1. BÖLÜM

98 36 31
                                    

Yaslandığım duvardan sırtımı ayırıp gökyüzüne baktım. Kavurucu sıcak yüzünden tenimden akan terdamlaları beyaz tşörtümü ıslatıyordu. Yan bir göz ile baktığım beş tane koli kapının önünde yeni evine girmeyi bekliyordu. İç çekip birkaç adım attım ve yerde duran kolilerden iki tanesini üst üste koyduktan sonra kucağıma aldım . Beşinci kata yeni taşınıyorduk , gelir gelmez talihsizlikler bizi bulmuştu ve asansör bozulmuştu. Neticede yaklaşık kırk a yakın koliyi abim ve ben taşımak zorunda kalmıştık . Merdivenlerden her çıktığımda bir ter damlası daha şakaklarımdan akıyordu. dördüncü kata geldiğimde kolileri yere bıraktım ve derin bir nefes aldım. Kolileri tekrardan kucağıma aldım ve sonunda beşinci kata çıktım . Kapı açık olduğundan hızla içeri daldım ve elimdeki kolileri yere koydum.

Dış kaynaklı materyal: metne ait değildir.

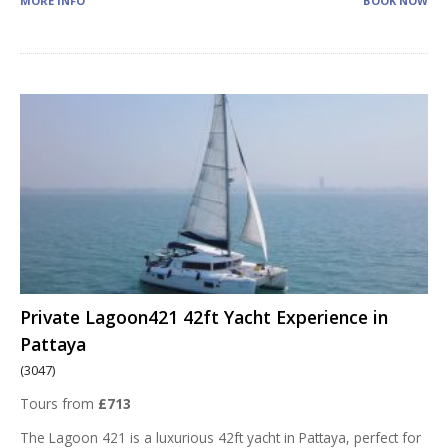
MORE INFO
BOOK NOW
Private Lagoon421 42ft Yacht Experience in
Pattaya
(3047)
Tours from
£713
The Lagoon 421 is a luxurious 42ft yacht in Pattaya, perfect for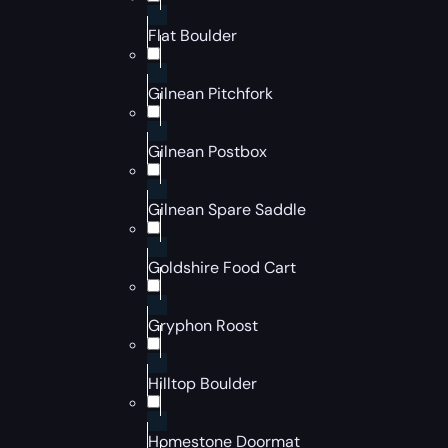
Flat Boulder
Gilnean Pitchfork
Gilnean Postbox
Gilnean Spare Saddle
Goldshire Food Cart
Gryphon Roost
Hilltop Boulder
Homestone Doormat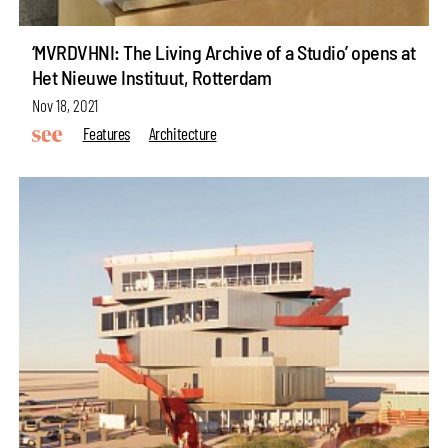
‘MVRDVHNI: The Living Archive of a Studio’ opens at
Het Nieuwe Instituut, Rotterdam
Nov 18, 2021
Features
Architecture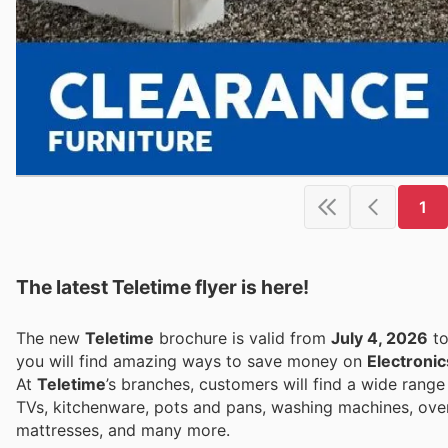
1
The latest Teletime flyer is here!
The new
Teletime
brochure is valid from
July 4, 2026
t
you will find amazing ways to save money on
Electronic
At
Teletime
’s branches, customers will find a wide rang
TVs, kitchenware, pots and pans, washing machines, ovens
mattresses, and many more.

''Abi! Dışarda üç tane koli kaldı alsana ya vallahi bak belim büküldü bak , bak yamuldum bak!''

Derin bir iç çekti ve yerdeki kolilerle uğraşmayı bırakıp yanıma geldi. Sarıya kaçan kumral saçları terden sırılsıklam olmuştu. Kahverengi gözlerini uyumak ister gibi yumup kaçtıktan sonra konuşmaya başladı.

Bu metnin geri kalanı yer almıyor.